In the past, I thought my biggest problem had to do with time – I always found myself working early in the morning/late at night and would pass up on doing things because there was “always work to be done.”
In that regard I’ve improved – I’m doing more fun shizz on the weekends, traveling more, proactively searching out shenanigans. Yet I’ve realized I’m facing a more insidious problem than just time imbalance – I have a huge imbalance in how much brain space, focus, and attention I give to work compared to everything else.
Giving time to things outside of work is great, but if I don’t allow myself to be present during those times (i.e. I’m thinking about work) then is that really quality time? That’s not a rhetorical question – the answer is no. What is the point of getting out and doing partaking in said shenanigans if my mind is always somewhere else? And it’s not just that I think of work when I’m in the act of play – it’s also that the podcasts I listen to and the books I read are all business/productivity/marketing related.
The irony in this imbalance is that people start businesses so they can ultimately leverage them to support the life they want. I started Be Awesome Not Broke with the hope that it would allow me to live my purpose, which is to have incredible experiences with the people that I love and help/teach others how to do the same. A business is supposed to be the vehicle for an awesome life, not Gandalf standing in the middle of you and that life saying “YOU SHALL NOT PASS!”

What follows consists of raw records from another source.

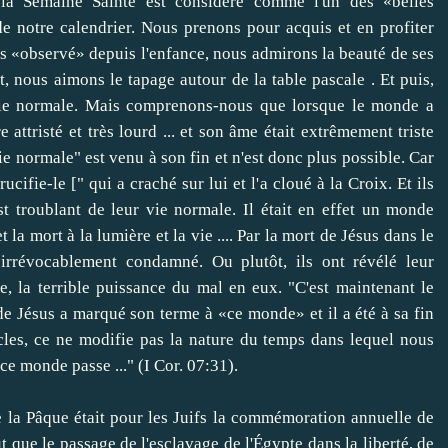
la Semaine Sainte
est
considéré comme l'un
des «
belles
de notre calendrier
.
Nous prenons
pour acquis
et
en profiter
s
«observé»
depuis l'enfance
,
nous admirons
la beauté de ses
t
,
nous aimons
le tapage
autour de la table
pascale
.
Et puis,
ie normale
.
Mais
comprenons-nous
que lorsque le monde
a
re attristé
et très lourd
...
et
son âme
était extrêmement
triste
ie normale
" est venu à
son
fin
et n'est donc plus
possible
.
Car
rucifie-le
["
qui
a craché sur
lui et l'
a cloué
à la Croix
.
Et
ils
st troublant
de leur
vie normale
.
Il était en effet
un monde
et la mort
à la lumière et
la vie
.... Par
la mort de Jésus
dans le
irrévocablement
condamné
.
Ou plutôt
, ils
ont révélé
leur
re
,
la terrible puissance
du mal
en eux.
"
C'est maintenant le
de Jésus
a marqué son
terme à
«ce monde»
et il a été
à sa
fin
cles, ce
ne modifie pas
la nature du temps
dans lequel nous
ce monde passe
...
"
(
I Cor
.
07:31
)
.
e la Pâque
était
pour les Juifs
la
commémoration annuelle
de
ut
que le passage
de l'esclavage
de l'Égypte dans
la liberté
,
de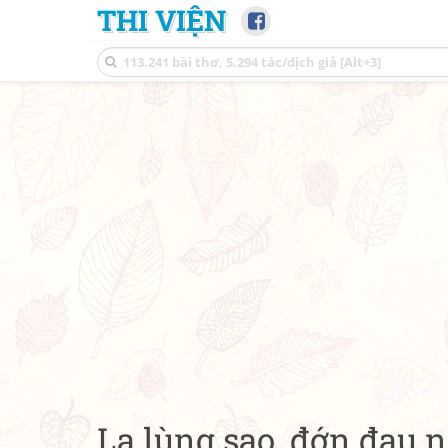
THI VIỆN
Lạ lùng sao, đớn đau 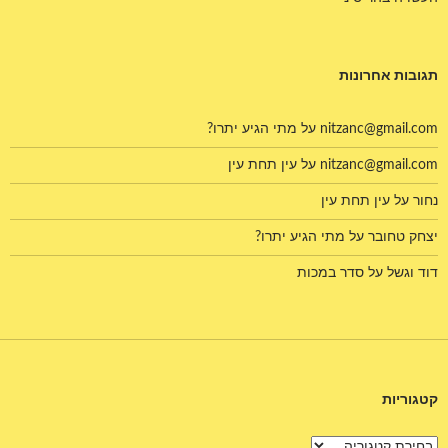
תגובות אחרונות
nitzanc@gmail.com
על
מתי הגיע יתרו?
nitzanc@gmail.com
על
עין תחת עין
נחור
על
עין תחת עין
יצחק טחובר
על
מתי הגיע יתרו?
דוד וגשל
על
סדר במכות
קטגוריות
קטגוריות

So why is it not that way? Why do I feel work is keeping me from, rather than moving me toward, the life I want?
To be honest – and we’re all about honesty time here – I think it comes down to having a scarcity mindset. Deep down I have this fear that if I don’t work my ass off all the time and give all of my attention to the business that it won’t ultimately be successful.
Is it a rational fear? As an entrepreneur, I would say it is. But is it serving me? Absolutely not. What’s funny is if you go back and read that post on work/life balance from a year ago, I literally told myself how to deal with scarcity. Back on February 29th, 2016 I wrote “Having fun doesn’t detract from your business – it grows it.” Really…I wrote that? Sorry guys – I must have blacked out. For a year.
I bring this up (again) because this scarcity mindset is what keeps us from focusing not only on what will make us happy but what will ultimately make us successful. And I use the word successful to include financially, emotionally, spiritually, etc. I’ve realized that focusing so much on my business has cost me the head space and ability to be present to others, as well as limited my empathy and stopped me from being truly proactive in my relationships. That ain’t right. Again, my business will end up being successful because of my relationships, empathy, vulnerability and compassion, not in spite of it.
This scarcity mindset doesn’t apply to just entrepreneurs – it’s for anyone who has doubts/fears about their work/money. If you’re in a similar mindset, here is a question I’m currently asking myself that you might find helpful: “If I was on my deathbed and looked back at how I’m living right now, would I have any regrets? Would I be happy with how I spent my time?” Yeah, it’s deep. but it’s giving me the kick in the pants I need right now to live more in alignment with my values.
I’m saying this as much for you as for myself: work and money are only tools to help you get what you want out of life. They should never be the main focus or goal. 1+1 doesn’t always equal 2. We can worry less about work and money and find ourselves ultimately having more of both. At least that’s what a wise me once told me.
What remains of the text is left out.